If Not The Best kicks off proceedings with a Sondre Lerche-like pop-jazz tune, Boris Paillard’s vocal and guitar taking it in turns to take centre stage, whilst he has surrounded himself with a wealth of fantastic instrumentation giving the relatively simple song a rich, cinematic quality.
Paillard refers to this release as a ‘travel album’, recorded during a winter exile in the Carribean and while touring the US. Whilst, perhaps the urban landscape of Portland, Oregon may have rubbed off on the opener the next three tracks were recorded in Lamentin and Guadeloupe, and, as the lively guitar and chirpy horn sections seem to suggest, the islands may have had an impact.
Paillard’s voice sneaks in here and there, a delightfully reedy sneer in amongst the exotic instrumentation, whilst Talia Post provides sweet, cartoonish backing vocals. ‘I’ll be out of my face somewhere near Hoboken, because it sounds like a place where my heart should be broken’ wails Paillard before the tune turns into an optimistic little musical mantra, Post’s vocals appear dreamily on the horizon that a mirage of hope.
Undoubtedly there are shades of Beirut, a similarly nomadic and collaborative musician, though things go oddly classic rock once Virgile Sellem’s electric guitar comes striding in.
Next To Nothing has a travelling, wide-eyed vibe and arch lyrics, shades of Canadian singer-songwriter Julian Carax on the lucid verses. After each verse we drift off into sunny, weary instrumental asides, each with its own flavour and energy and every time we return to Paillard he seems to be a little slurrier, an angry undertone to his delivery.
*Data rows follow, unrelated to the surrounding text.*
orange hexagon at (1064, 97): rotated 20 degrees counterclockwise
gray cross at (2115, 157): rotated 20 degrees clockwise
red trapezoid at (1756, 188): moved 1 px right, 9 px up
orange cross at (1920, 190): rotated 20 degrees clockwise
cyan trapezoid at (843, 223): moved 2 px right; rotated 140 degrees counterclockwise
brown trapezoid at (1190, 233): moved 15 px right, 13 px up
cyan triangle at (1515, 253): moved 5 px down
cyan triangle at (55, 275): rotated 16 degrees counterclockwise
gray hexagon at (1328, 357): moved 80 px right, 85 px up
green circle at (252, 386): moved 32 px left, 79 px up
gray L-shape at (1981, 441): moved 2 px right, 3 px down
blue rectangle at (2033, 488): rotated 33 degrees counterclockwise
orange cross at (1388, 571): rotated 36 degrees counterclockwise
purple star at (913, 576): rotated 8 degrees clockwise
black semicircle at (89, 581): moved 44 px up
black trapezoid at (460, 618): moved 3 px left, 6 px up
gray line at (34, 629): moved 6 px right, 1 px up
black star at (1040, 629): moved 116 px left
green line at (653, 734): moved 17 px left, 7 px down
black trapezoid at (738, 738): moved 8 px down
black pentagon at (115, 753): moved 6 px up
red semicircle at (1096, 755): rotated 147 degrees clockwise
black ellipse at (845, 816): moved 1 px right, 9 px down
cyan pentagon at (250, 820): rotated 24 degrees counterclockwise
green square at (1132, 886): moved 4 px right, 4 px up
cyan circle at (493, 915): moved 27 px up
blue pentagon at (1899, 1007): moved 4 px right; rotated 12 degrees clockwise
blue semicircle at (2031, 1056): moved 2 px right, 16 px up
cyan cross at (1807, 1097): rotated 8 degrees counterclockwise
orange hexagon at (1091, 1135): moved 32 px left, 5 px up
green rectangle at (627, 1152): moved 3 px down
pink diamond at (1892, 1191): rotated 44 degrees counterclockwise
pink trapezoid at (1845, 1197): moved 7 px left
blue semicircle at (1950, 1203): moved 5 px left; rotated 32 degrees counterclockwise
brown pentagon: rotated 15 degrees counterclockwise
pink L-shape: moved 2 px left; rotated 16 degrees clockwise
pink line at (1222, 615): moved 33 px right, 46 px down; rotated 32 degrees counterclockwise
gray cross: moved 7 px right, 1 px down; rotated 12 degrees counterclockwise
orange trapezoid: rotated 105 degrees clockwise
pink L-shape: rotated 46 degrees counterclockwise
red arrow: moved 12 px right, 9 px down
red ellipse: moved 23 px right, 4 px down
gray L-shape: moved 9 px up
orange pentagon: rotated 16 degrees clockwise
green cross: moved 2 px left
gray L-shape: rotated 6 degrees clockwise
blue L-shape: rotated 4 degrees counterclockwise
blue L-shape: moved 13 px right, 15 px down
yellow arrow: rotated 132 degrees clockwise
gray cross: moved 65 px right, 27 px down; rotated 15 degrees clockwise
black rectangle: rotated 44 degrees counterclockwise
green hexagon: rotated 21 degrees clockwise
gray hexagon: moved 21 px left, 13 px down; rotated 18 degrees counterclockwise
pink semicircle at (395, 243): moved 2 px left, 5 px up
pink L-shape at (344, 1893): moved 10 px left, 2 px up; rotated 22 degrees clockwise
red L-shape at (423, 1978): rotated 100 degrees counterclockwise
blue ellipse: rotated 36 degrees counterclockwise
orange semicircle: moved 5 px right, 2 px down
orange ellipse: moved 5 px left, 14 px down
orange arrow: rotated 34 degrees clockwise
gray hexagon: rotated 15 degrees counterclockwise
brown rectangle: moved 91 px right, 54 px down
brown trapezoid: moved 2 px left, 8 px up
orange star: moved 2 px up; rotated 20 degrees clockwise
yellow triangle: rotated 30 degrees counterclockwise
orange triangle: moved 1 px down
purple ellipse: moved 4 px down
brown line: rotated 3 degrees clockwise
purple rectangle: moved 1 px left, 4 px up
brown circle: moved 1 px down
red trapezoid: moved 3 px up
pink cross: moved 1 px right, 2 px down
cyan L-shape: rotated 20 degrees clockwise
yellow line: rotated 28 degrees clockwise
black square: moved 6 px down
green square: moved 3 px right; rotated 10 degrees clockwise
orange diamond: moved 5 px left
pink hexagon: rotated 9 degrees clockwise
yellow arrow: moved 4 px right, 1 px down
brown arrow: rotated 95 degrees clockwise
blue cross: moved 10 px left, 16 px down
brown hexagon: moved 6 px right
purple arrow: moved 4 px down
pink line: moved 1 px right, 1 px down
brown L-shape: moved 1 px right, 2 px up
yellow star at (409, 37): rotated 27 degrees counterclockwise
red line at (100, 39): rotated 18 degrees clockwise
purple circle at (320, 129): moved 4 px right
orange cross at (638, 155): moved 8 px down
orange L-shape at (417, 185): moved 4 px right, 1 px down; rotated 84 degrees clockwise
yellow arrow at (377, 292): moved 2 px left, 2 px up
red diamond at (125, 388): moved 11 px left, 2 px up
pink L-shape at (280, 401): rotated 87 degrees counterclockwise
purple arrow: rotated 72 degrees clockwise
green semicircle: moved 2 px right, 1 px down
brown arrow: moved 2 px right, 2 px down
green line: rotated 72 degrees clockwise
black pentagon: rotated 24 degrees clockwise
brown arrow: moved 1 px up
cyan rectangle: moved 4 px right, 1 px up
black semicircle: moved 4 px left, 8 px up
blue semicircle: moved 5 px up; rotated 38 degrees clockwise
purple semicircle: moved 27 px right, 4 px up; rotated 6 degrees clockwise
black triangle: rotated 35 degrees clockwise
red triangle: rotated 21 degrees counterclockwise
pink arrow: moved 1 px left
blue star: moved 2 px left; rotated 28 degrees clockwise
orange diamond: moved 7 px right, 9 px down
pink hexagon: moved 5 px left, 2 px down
Whilst the song ends with a chirrup, a little bright horn finale that has echoes of Birmingham wonders Misty’s Big Adventure.
There’s something quite tongue-in-cheek, yet honest, to the title of More Of The Same, whilst it does bare similarities to the previous two tracks, but it does feature one of Paillard’s most poignant and effecting lyrics almost spluttered out flippantly; ‘There’s still time to give up your dreams before they get ahold of your heart.’ It moves from its lively Santana-styled beginnings into a big, cheery sunshine finale as Paillard suggests ‘Now life has to cut me some serious slack.’
Where Is My Miracle was recorded in Los Angeles, around the two and a half minute mark its languid beginnings shift up a gear and transform into a glorious Age Of Aquarius style number, a chorus of vocals joining Paillard, it’s an exhilirating moment that slaps a smile on your face, so its a bit of a shame that it slumps so easily into more shuffling territory after this rush of blood.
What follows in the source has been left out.